In [33]:
import matplotlib.pyplot as plt
import numpy as np
import utils

%matplotlib inline

## Exploratory Data Analysis
One of the challenges with this dataset was that all of its attributes, save for the test scores, were categorical. One of the advantages was that many of the categories were binary (lunch status/test completion/gender), and that was something we wanted to look into in more detail.
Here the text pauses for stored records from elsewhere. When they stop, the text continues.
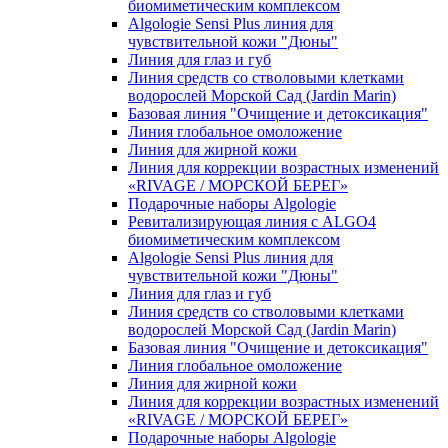
биомиметическим комплексом
Algologie Sensi Plus линия для
чувcтвительной кожи "Дюны"
Линия для глаз и губ
Линия средств со стволовыми клетками
водорослей Морской Сад (Jardin Marin)
Базовая линия "Очищение и детоксикация"
Линия глобальное омоложение
Линия для жирной кожи
Линия для коррекции возрастных изменений
«RIVAGE / МОРСКОЙ БЕРЕГ»
Подарочные наборы Algologie
Ревитализирующая линия с ALGO4
биомиметическим комплексом
Algologie Sensi Plus линия для
чувcтвительной кожи "Дюны"
Линия для глаз и губ
Линия средств со стволовыми клетками
водорослей Морской Сад (Jardin Marin)
Базовая линия "Очищение и детоксикация"
Линия глобальное омоложение
Линия для жирной кожи
Линия для коррекции возрастных изменений
«RIVAGE / МОРСКОЙ БЕРЕГ»
Подарочные наборы Algologie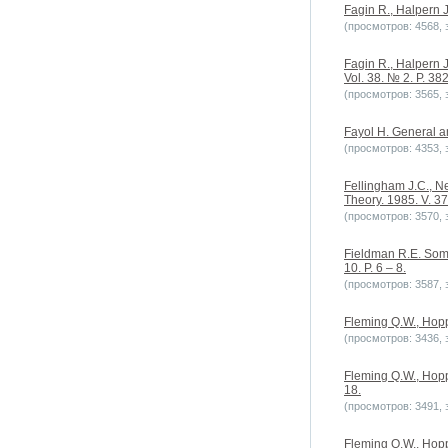
Fagin R., Halpern 
(просмотров: 4568, з
Fagin R., Halpern J
Vol. 38. № 2. P. 38
(просмотров: 3565, з
Fayol H. General a
(просмотров: 4353, з
Fellingham J.C., N
Theory. 1985. V. 37
(просмотров: 3570, з
Fieldman R.E. Some
10. P. 6 – 8.
(просмотров: 3587, з
Fleming Q.W., Hop
(просмотров: 3436, з
Fleming Q.W., Hoppe
18.
(просмотров: 3491, з
Fleming Q.W., Hopp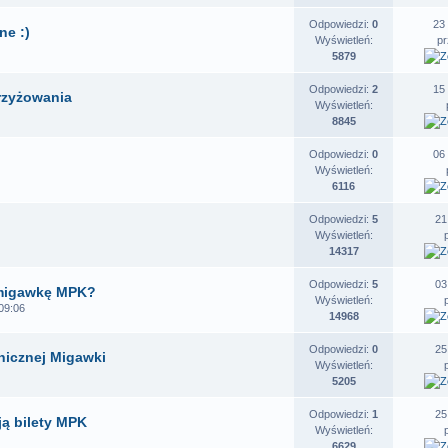
Odpowiedzi:
0
23
ne :)
Wyświetleń:
p
5879
Odpowiedzi:
2
15
rzyżowania
Wyświetleń:
8845
Odpowiedzi:
0
06
Wyświetleń:
6116
Odpowiedzi:
5
21
Wyświetleń:
14317
Odpowiedzi:
5
03
 migawkę MPK?
Wyświetleń:
09:06
14968
Odpowiedzi:
0
25
onicznej Migawki
Wyświetleń:
5205
Odpowiedzi:
1
25
ją bilety MPK
Wyświetleń:
6629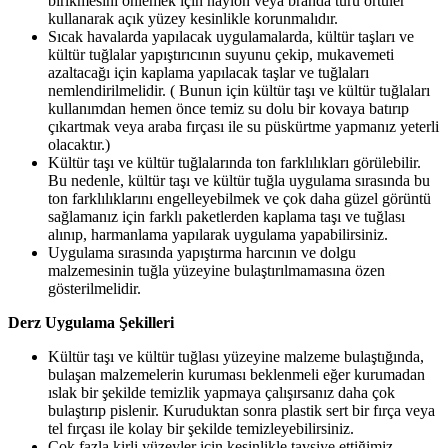
birikmesini önlemek için naylon veya branda türü örtüler
kullanarak açık yüzey kesinlikle korunmalıdır.
Sıcak havalarda yapılacak uygulamalarda, kültür taşları ve
kültür tuğlalar yapıştırıcının suyunu çekip, mukavemeti
azaltacağı için kaplama yapılacak taşlar ve tuğlaları
nemlendirilmelidir. ( Bunun için kültür taşı ve kültür tuğlaları
kullanımdan hemen önce temiz su dolu bir kovaya batırıp
çıkartmak veya araba fırçası ile su püskürtme yapmanız yeterli
olacaktır.)
Kültür taşı ve kültür tuğlalarında ton farklılıkları görülebilir.
Bu nedenle, kültür taşı ve kültür tuğla uygulama sırasında bu
ton farklılıklarını engelleyebilmek ve çok daha güzel görüntü
sağlamanız için farklı paketlerden kaplama taşı ve tuğlası
alınıp, harmanlama yapılarak uygulama yapabilirsiniz.
Uygulama sırasında yapıştırma harcının ve dolgu
malzemesinin tuğla yüzeyine bulaştırılmamasına özen
gösterilmelidir.
Derz Uygulama Şekilleri
Kültür taşı ve kültür tuğlası yüzeyine malzeme bulaştığında,
bulaşan malzemelerin kuruması beklenmeli eğer kurumadan
ıslak bir şekilde temizlik yapmaya çalışırsanız daha çok
bulaştırıp pislenir. Kuruduktan sonra plastik sert bir fırça veya
tel fırçası ile kolay bir şekilde temizleyebilirsiniz.
Çok fazla kirli yüzeyler için kesinlikle tavsiye ettiğimiz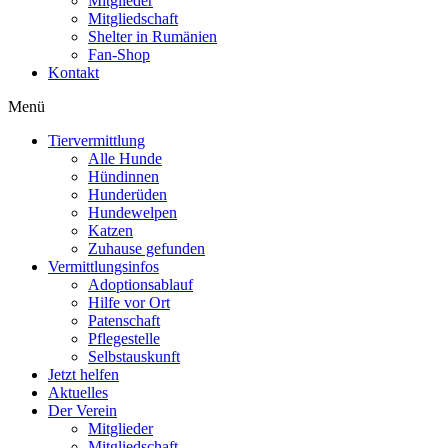
Mitglieder
Mitgliedschaft
Shelter in Rumänien
Fan-Shop
Kontakt
Menü
Tiervermittlung
Alle Hunde
Hündinnen
Hunderüden
Hundewelpen
Katzen
Zuhause gefunden
Vermittlungsinfos
Adoptionsablauf
Hilfe vor Ort
Patenschaft
Pflegestelle
Selbstauskunft
Jetzt helfen
Aktuelles
Der Verein
Mitglieder
Mitgliedschaft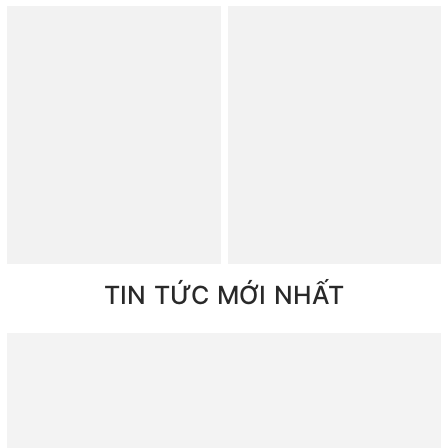
TIN TỨC MỚI NHẤT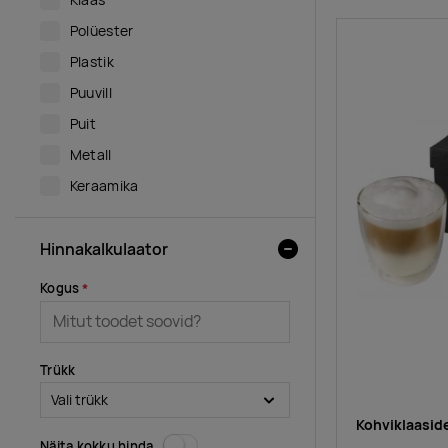
Polüester
Plastik
Puuvill
Puit
Metall
Keraamika
Hinnakalkulaator
Kogus
Trükk
Kohviklaasid
Näita kokku hinda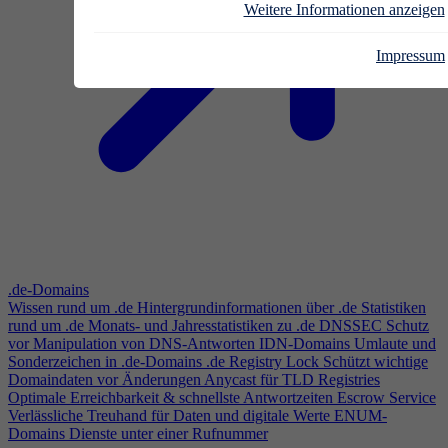
Weitere Informationen anzeigen
Impressum
.de-Domains
Wissen rund um .de
Hintergrundinformationen über .de
Statistiken
rund um .de
Monats- und Jahresstatistiken zu .de
DNSSEC
Schutz
vor Manipulation von DNS-Antworten
IDN-Domains
Umlaute und
Sonderzeichen in .de-Domains
.de Registry Lock
Schützt wichtige
Domaindaten vor Änderungen
Anycast für TLD Registries
Optimale Erreichbarkeit & schnellste Antwortzeiten
Escrow Service
Verlässliche Treuhand für Daten und digitale Werte
ENUM-
Domains
Dienste unter einer Rufnummer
As our initial plan involved decision trees and forests, we were hopeful that grouping by binary attributes would prove useful.

In [30]:
def make_dot_chart(table, s_att, s_ops, s_labels, chart_title):
    '''
        Create a dot/strip chart of frequency based on att
    '''
    title = "Score Distribution by " + chart_title
    fname = chart_title.lower().replace(' ', '_') + '_plot.pdf'

    m1 = [int(x[-3].strip('"')) for x in table if x[s_att] == s_ops[0]]
    m2 = [int(x[-3].strip('"')) for x in table if x[s_att] == s_ops[1]]

    r1 = [int(x[-2].strip('"')) for x in table if x[s_att] == s_ops[0]]
    r2 = [int(x[-2].strip('"')) for x in table if x[s_att] == s_ops[1]]

    w1 = [int(x[-1].strip('"')) for x in table if x[s_att] == s_ops[0]]
    w2 = [int(x[-1].strip('"')) for x in table if x[s_att] == s_ops[1]]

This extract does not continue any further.